CRM, or Customer Relationship Management systems have grown from simply storing contact information, to running entire businesses.
What is CRM, or Customer Relationship Management?
Traditionally, CRM has been used as a tool to store contacts or company information used when dealing with other businesses. Nowadays, it is used for much more. The more powerful CRM product that you use, the more CRM can drive your whole business.
What does CRM do in business?
CRM starts with managing contacts and accounts, but it also entails the ability to synchronize emails, phone calls, tasks, and appointments with the contacts in your system. This is where the “relationship” piece comes into play. CRM involves management of all relationship types within the complex world of business, which includes “Business-to-Business” (B2B) environments and “Business-to-Consumer” (B2C) environments.
What is CRM in Sales?
Beyond that, we then look at factors like your sales pipeline. Perhaps you are the only one in your business that manages a sales pipeline, but still; you need to have control of your deals, leads, and opportunities in order to progress them through each stage of your sales cycle. You should be able to report on your sales pipeline—including revenue and profitability—at any stage in time. This will help you understand how strong your pipeline will be in the future, and whether there are any weaknesses that need to be identified.
Perhaps you want to break down your pipeline into different product types, depending on the different accounts and industries that you might be working with. However, tools like Excel, Access, or other smaller systems can only take you so far. In order to do this properly, you will need a well-established database, which is the fundamental purpose of CRM. CRM will provide a firm, structured database to manage things within your business.

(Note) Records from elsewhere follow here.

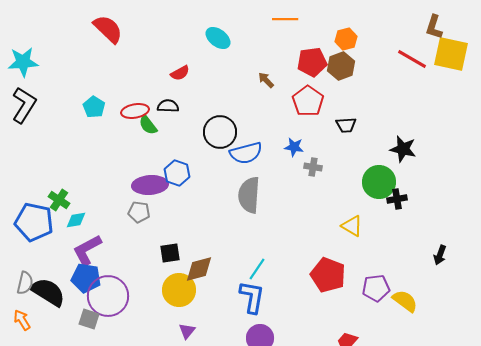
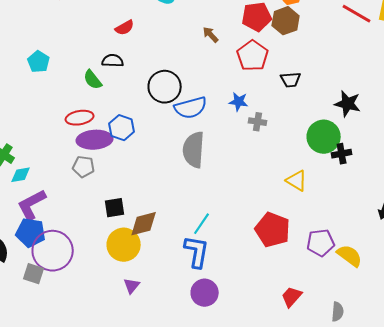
red ellipse: (135, 111) -> (80, 118), moved

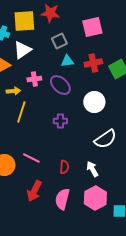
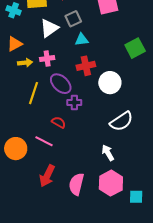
white triangle: (22, 50) -> (49, 28), moved
red cross: (93, 63) -> (86, 66), moved
purple ellipse: (60, 85) -> (61, 84), moved
yellow arrow: (13, 91) -> (25, 63), moved
red semicircle: (64, 167) -> (59, 122), moved, turned -64

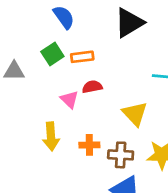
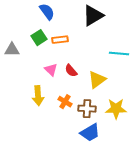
red semicircle: (92, 87) -> (71, 71), moved, turned -120
yellow triangle: (135, 114) -> (97, 80), turned 36
orange cross: (89, 145) -> (65, 102), turned 32

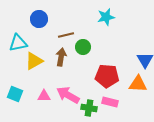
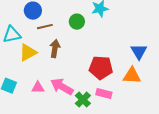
brown line: (66, 35) -> (45, 27), moved
green circle: (83, 47) -> (77, 22), moved
green cross: (89, 108) -> (83, 100), turned 35

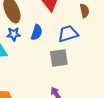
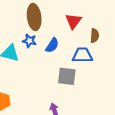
brown semicircle: (84, 11) -> (95, 36), moved

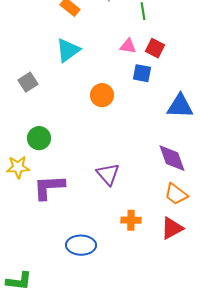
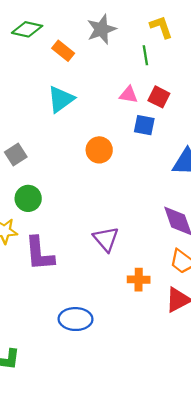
gray square: (28, 82) -> (16, 154), moved
purple L-shape: (49, 187) -> (39, 254), turned -92
orange cross: (131, 220) -> (139, 280), moved

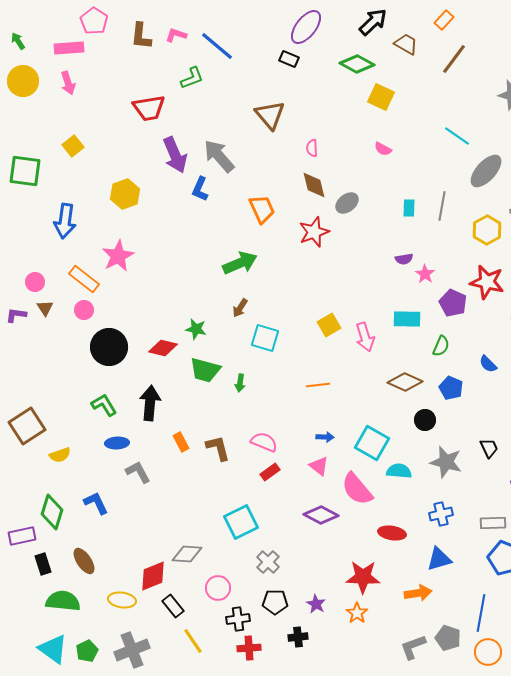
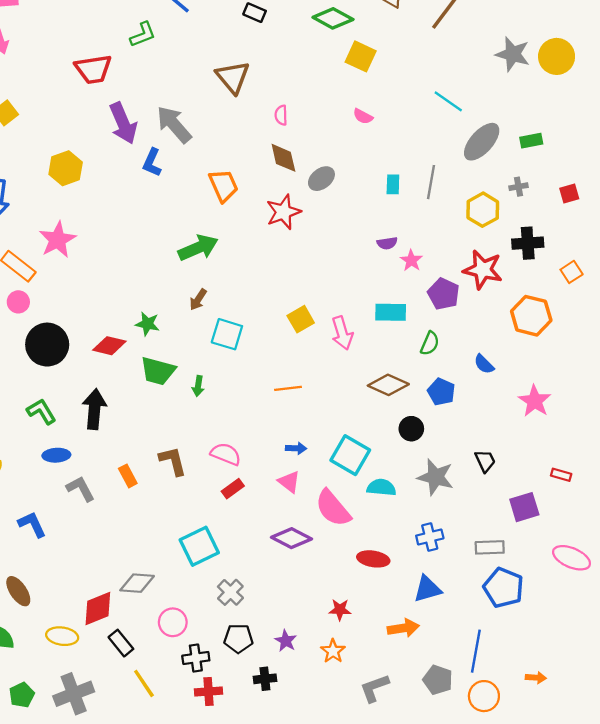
orange rectangle: (181, 442) -> (128, 476), moved
red star: (363, 577) -> (340, 610), size x0.6
gray L-shape: (413, 647) -> (374, 688), moved

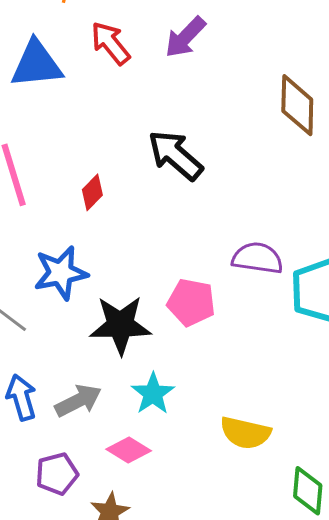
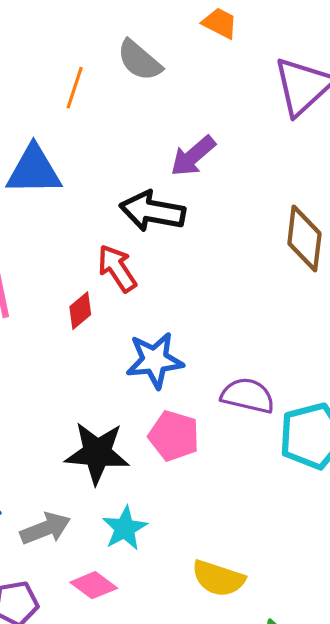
red arrow: (111, 43) -> (117, 268), moved
black arrow: (175, 155) -> (152, 211), moved, turned -36
blue star: (61, 273) -> (155, 360), moved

Moving beyond the sales pipeline, you can also use CRM for sales order processing, which includes producing quotes, orders, and invoices. This is the biggest CRM that you use, and one that is worth investing in for the future of your business.
What is CRM in Project Management?
Project management is also a key part of CRM. As you grow your business, you may have additional technical and sales people within the business. Then, you need to start thinking about things like customer service. How are you going to manage the service relationship with your customers? You may have more people providing phone calls, support, and incident management to your customers. If you have people doing installations on the road or maintenance requirements, how are you going to manage those field service activities? Perhaps you use some kind of task or project management tool to manage the coordination of tasks across several people within your business to deliver your product or service. That should be in your CRM.
In summary, CRM should be used to essentially run your entire business. It should be the complete underpinning of your business system, driving all the functions within your business for all the people working in your business. The more you can put through it, the better. And the more of that in a single, cloud-based database, better still.